Можно, пожалуй, сказать, что в отличие от периода либеральной революции и реакции абсолютизма к концу эпохи господства «умеренных» (для удобства ее обычно отождествляют со временем самостоятельного правления Изабеллы II) государство, администрация, общество и даже экономика существовали на новых основаниях; что на смену абсолютизму и Старому порядку пришли доктринерский либерализм и капиталистическое общество. Однако за концепциями скрывается не столь ясная действительность. Корона превратилась в непредсказуемую силу и произвольно, часто без всякой очевидной причины вмешивалась в политический процесс. Государственная власть стала монополией политико-экономической олигархии, сформировавшейся на фоне дезамортизации, спекуляций и финансового ажиотажа; подавляющее большинство населения — неимущий и неграмотный сельский пролетариат — исключалось из участия в политическом процессе. Партии представляют собой объединения, основанные на родственных и дружеских отношениях или на временных политических интересах, которые способны стабилизировать систему только в случае, если их лидером является генерал. Даже для участников политической системы насилие, вооруженное восстание или мятеж остаются единственным действенным средством, чтобы сломить волю королевы или преодолеть ее прихоти и прийти к власти. При этом сама революция остается типичной для Старого порядка — это вооружение народа и уличные столкновения. Она такова не из-за избытка либерализма, и направлена она не против либерального государства — эта революция происходит в государстве и обществе с ощутимыми следами Старого порядка. На баррикадах рискуют жизнью ремесленники, владельцы магазинов, чиновники, рабочие; крестьяне восстают, когда до них доходят отголоски революции или когда наступают голодные времена.

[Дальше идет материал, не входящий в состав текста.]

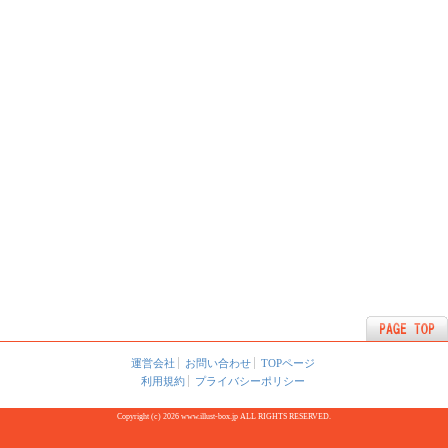
運営会社
お問い合わせ
TOPページ
利用規約
プライバシーポリシー
Copyright (c) 2026 www.illust-box.jp ALL RIGHTS RESERVED.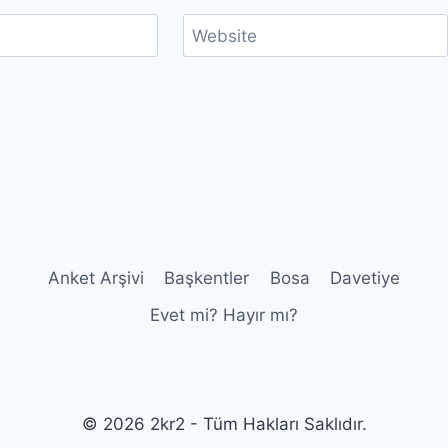
Website
Anket Arşivi
Başkentler
Bosa
Davetiye
Evet mi? Hayır mı?
© 2026 2kr2 - Tüm Hakları Saklıdır.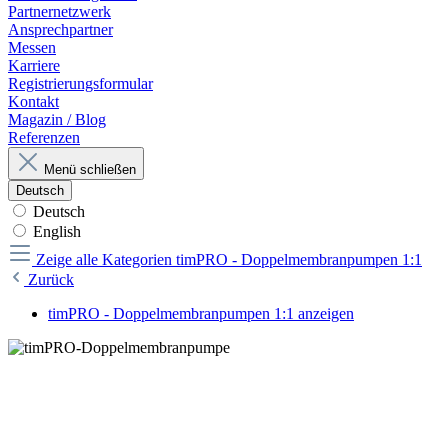
Partnernetzwerk
Ansprechpartner
Messen
Karriere
Registrierungsformular
Kontakt
Magazin / Blog
Referenzen
Menü schließen
Deutsch
Deutsch
English
Zeige alle Kategorien
timPRO - Doppelmembranpumpen 1:1
Zurück
timPRO - Doppelmembranpumpen 1:1 anzeigen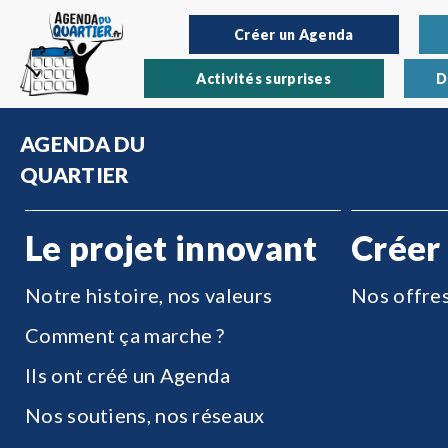
Créer un Agenda
Activités surprises
D
AGENDA DU
QUARTIER
Le projet innovant
Créer
Notre histoire, nos valeurs
Nos offre
Comment ça marche ?
Ils ont créé un Agenda
Nos soutiens, nos réseaux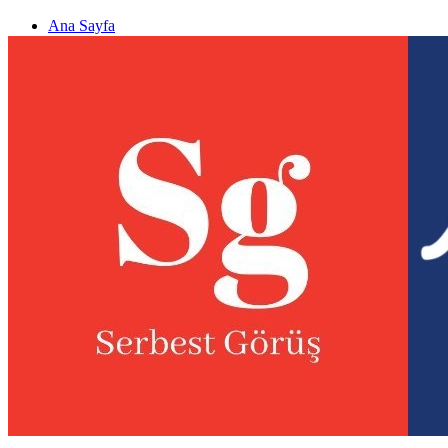
Ana Sayfa
Gizlilik politikası
Görüş & Analiz Gönder
Newsletter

Хосе Мария Ховер[320]
справедливо определил власть «умеренных» как политический режим, при котором «олигархия стремится сохранить формы политического представительства, пожертвовав последствиями его применения даже в условиях ограниченного избирательного права, что находится в полном соответствии с их теоретическими воззрениями». «Умеренные» стремились покончить с революцией, чтобы построить государство, а после двадцати пяти лет правления неожиданно осознали, что революция все еще жива, а государство вот-вот погибнет.3. Демократическая революция, реставрация монархии (1868–1898)
В среде прогрессистов начались дискуссии по фундаментальному вопросу: поддерживать Изабеллу II или нет. Большинство высказалось за то, чтобы немедленно отказаться от поддержки королевы, а поскольку генералов, готовых совершить революцию, было достаточно, решили придерживаться разработанной стратегии — сблизиться с демократами, чтобы расширить социальную базу революционного движения. Те демократы, которые не отказывались от перспективы достижения демократии в рамках монархической конституции (Мануэль Бесерра, Кристино Мартос или Сехисмундо Морет), присоединились к заговору, но добавили к планам государственного переворота свое требование: в случае победы революции следовало созвать на основе всеобщего избирательного права Учредительные кортесы, которые должны были решить вопрос о том, будет ли новый режим республиканским или монархическим. Подобное поведение оказалось не по вкусу большинству лидеров демократов, которые считали свои республиканские принципы несовместимыми с союзом с прогрессистами, считая его проявлением оппортунизма. Как бы то ни было, военный мятеж шел полным ходом, генерал-капитаны его поддерживали, приверженцы королевы были разгромлены, и демократы-республиканцы не сидели сложа руки: опираясь на своих сторонников, они создавали хунты, принимали участие в боях, совместно с прогрессистами составляли декларации демократического содержания.